Como retaliação, nunca mais lhe cantei nenhuma das minhas gloriosas composições, nomeadamente a famosa "Certeza de nada", que terminava assim:

"Tenho a certeza de nada/ tenho flores nos ouvidos/
tenho um corpo de mulher/ entre os meus cinco sentidos".

Lindo, ein?…
No verão de 1970, na Costa da Caparica, juntei-me com três rapazinhos da minha idade e nasceu o "Apêndice", grupo rock assumido - três guitarras e uma bateria. Eu tocava guitarra ritmo porque era só fazer as tais posições que eu conhecia. Os instrumentos eram alugados ao Custódio Cardoso Pereira, uma loja de instrumentos musicais ali no Chiado. Ensaiávamos num pequeno estúdio alugado à hora, na Rua das Pretas. E actuámos duas vezes! Da primeira vez, abrilhantámos uma festa de alunos no Liceu D. Pedro V. Foi muito aplaudida a nossa versão de "Suzie Q", dos Creedence Clearwater Revival (três ou quatro posições repetidas até à exaustão e um solo interminável da responsabilidade do nosso guitarrista principal, que se chamava Jorginho). Aproveitei o descanso da banda, enquanto alguém metia discos de slow, para me colar a uma miúda qualquer e dançar sem sair do sítio. Que bom que era dançar o "Nights in white satin", dos Moody Blues, agarradinho a uma menina!… Lembram-se como era bom?… E não me venham dizer que ainda é bom… bom mesmo era quando se tinha 17 anos!…

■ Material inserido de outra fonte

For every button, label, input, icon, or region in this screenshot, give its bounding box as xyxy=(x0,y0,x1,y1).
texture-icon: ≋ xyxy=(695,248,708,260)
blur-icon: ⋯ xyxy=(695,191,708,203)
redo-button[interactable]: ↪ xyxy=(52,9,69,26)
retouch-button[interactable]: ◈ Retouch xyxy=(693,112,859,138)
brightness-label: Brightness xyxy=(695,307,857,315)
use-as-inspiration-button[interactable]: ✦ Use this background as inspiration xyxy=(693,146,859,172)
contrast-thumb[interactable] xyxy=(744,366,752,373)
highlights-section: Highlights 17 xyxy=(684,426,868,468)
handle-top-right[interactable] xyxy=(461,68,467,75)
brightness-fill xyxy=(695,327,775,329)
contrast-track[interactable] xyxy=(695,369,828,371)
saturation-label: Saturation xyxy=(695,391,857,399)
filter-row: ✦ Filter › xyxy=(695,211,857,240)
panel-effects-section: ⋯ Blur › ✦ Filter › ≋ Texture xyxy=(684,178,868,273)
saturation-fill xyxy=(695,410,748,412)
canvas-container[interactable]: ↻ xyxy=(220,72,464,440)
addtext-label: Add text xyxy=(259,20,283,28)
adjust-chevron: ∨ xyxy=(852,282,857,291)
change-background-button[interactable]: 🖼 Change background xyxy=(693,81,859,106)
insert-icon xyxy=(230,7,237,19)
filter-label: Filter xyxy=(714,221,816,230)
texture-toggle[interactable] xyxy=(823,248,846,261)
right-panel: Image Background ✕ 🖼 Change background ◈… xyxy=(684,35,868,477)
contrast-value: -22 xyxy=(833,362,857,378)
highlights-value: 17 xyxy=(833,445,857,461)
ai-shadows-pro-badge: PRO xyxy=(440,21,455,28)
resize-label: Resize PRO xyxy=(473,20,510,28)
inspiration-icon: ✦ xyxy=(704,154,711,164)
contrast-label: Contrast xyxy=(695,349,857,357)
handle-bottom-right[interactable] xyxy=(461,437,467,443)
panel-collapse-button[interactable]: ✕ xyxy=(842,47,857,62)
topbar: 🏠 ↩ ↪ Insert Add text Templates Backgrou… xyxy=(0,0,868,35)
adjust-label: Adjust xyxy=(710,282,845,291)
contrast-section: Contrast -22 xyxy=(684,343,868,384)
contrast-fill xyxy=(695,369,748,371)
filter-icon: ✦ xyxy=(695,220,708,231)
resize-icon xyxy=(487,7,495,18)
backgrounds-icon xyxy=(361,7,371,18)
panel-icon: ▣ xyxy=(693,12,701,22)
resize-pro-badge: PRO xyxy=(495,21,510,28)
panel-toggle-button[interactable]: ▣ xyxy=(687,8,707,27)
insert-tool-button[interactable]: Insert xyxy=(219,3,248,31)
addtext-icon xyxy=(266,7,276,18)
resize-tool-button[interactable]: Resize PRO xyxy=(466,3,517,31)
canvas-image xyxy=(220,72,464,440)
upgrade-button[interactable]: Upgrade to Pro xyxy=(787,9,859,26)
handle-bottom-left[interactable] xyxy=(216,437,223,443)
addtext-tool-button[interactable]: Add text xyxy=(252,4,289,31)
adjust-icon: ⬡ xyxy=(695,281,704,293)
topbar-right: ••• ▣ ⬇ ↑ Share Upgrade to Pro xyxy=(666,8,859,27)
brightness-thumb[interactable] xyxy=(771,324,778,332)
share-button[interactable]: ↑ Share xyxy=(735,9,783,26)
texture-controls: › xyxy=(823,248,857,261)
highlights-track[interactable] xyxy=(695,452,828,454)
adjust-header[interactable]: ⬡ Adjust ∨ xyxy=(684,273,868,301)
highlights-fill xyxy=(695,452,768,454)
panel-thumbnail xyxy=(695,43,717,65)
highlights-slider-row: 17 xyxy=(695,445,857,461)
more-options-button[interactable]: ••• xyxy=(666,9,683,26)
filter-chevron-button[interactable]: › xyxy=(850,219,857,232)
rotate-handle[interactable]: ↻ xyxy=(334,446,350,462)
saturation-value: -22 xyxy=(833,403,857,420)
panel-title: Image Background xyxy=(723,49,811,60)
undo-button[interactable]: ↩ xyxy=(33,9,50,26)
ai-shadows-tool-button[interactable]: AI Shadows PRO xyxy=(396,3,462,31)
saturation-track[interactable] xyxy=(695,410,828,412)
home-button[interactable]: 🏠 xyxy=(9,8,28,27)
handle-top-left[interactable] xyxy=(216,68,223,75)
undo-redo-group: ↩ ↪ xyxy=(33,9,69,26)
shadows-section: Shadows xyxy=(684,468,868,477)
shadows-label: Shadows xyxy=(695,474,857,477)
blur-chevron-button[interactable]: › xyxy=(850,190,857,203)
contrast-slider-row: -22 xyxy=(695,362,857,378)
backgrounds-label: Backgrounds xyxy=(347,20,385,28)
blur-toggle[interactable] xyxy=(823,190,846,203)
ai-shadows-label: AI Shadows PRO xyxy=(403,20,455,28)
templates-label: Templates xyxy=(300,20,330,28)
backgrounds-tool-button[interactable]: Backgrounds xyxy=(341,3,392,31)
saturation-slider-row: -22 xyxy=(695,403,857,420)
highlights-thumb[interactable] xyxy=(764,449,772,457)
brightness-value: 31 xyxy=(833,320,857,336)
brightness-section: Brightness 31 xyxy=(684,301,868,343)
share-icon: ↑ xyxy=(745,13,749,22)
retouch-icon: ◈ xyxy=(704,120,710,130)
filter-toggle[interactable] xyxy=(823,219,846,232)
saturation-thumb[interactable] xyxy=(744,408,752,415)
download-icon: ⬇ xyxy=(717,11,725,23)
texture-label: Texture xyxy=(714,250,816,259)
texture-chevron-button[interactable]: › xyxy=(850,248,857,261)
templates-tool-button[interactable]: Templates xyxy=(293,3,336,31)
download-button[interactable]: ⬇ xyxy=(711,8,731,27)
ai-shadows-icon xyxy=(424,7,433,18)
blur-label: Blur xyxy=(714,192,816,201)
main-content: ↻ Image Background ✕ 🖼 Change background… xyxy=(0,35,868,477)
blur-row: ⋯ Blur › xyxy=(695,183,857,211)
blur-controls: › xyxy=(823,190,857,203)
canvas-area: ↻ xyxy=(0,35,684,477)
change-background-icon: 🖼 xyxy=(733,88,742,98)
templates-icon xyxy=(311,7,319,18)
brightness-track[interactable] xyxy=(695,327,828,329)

A nossa segunda actuação foi numa festa de um colégio de raparigas, o Marquesa de Alorna, ali para os lados do Lumiar e a coisa já não correu tão bem. Ou não tínhamos ensaiado como deve ser, ou estávamos demasiado distraídos com tantas miúdas. Assim terminou a breve e fulgurante carreira do "Apêndice" - e notem que o nome, escolhido por mim, continuava a revelar a tal obsessão pela Medicina…
Em pouco mais de um ano, o Fernando estava a dar lugar ao Artur. Mas, primeiro, ainda haveria a fase do Artur Fernando e do Passos (com três esses) Manuel.